Thirty-one states were given B’s and the rest got C’s. No state was given a failing grade. A complete list of grades for all 50 states and Washington DC can be seen at the end of this story.

“I know that as an Oregon chronic pain patient, I can say my state does not deserve an 'A' right now. We have too many under treated patients, and too many that can't get care at all. For those of us that can't get proper pain management, these high grades are a slap in the face. It invalidates our experiences and struggles to get proper pain management,” said Korbe.

“Would pain management be in such a sorry state if these ‘grades’ actually meant anything? I personally think they are worthless,” said Janice Reynolds, a retired nurse, pain sufferer and patient advocate in Maine, which received an “A” grade.  

Rather than look at state policies and regulations, Reynolds said the study would be more meaningful if it examined whether opioids were being prescribed appropriately, if patients were having a difficult time finding providers, and if untreated pain was leading to more suicides.

“Every state would get a D or F if this was done,” she said.

Study Looked at Pain Policy, Not Practice

“To really look at this comprehensively, it requires a broader analysis to really get an understanding of things,” admits Aaron Gilson, PhD, the lead researcher for the study, which was funded by the American Cancer Society.

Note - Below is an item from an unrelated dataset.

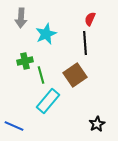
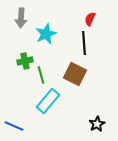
black line: moved 1 px left
brown square: moved 1 px up; rotated 30 degrees counterclockwise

Gilson told Pain News Network the study only looked at state policies and regulations as they exist on paper – not how they were being implemented or even if they were effective.

“There’s not necessarily a 100% correlation between policies and practice. The policies in and of themselves don’t create barriers to pain management that we’ve identified. The grade that each state earned is really based on policies that can improve pain management for patients when put into practice,” he said.  

“Sound policy that's not implemented is only words wasted,” says Anne Fuqua, a pain sufferer and patient advocate, whose home state of Alabama was given an “A” grade.

“I'd give Alabama a 'C' for being better than the worst states like Ohio, Kentucky, Tennessee, Florida, West Virginia, Washington, and Oregon.  On paper the policy is excellent and it deserves the 'A' it gets. It just needs to be implemented.”

The study also didn’t look at insurance reimbursement issues or how doctors are responding to federal policies such as the CDC’s opioid prescribing guidelines, which were not released until this year and are having a chilling effect on both patients and doctors.    

Gilson said the methodology used to prepare the next pain care policy report – which was first released in 2000 – probably needs to be updated.

“That’s the first order of business in terms of continuing to do this, to really understand how policies have changed,” Gilson said. “I think it’s really time to examine the criteria that we use to see to what extent we might be missing policy because we’re not looking at the right thing, because barriers are erected in other ways than when we constructed this type of evaluation 16 years ago.”

Patient Survey Underway

One way to better understand those barriers is to simply ask patients what they are experiencing.

“Legitimate patients report the entire move to reduce (opioid) production and restrict prescribing is having a profoundly negative impact on their treatment protocols. Understanding how they are being impacted is important,” says Terri Lewis, PhD, a patient advocate and researcher.

Lewis is conducting a lengthy and detailed 29-question survey of pain patients to see how they are being impacted by efforts to reduce opioid prescribing. To take her online survey, click here.

Lewis will be able to breakdown the data state-by-state to get a real indication of how pain care policies and practices are being implemented.

“We will get that patient voice into this conversation,” she says. “Reports from patients are important and add value to the public conversation.  Reports will be analyzed and compared to months long data collection to look at trends, the impact of increasing restrictions, the fear of physicians to treat patients in this climate, and the influence of other factors like insurance restrictions and red flagging. This is a complex problem.”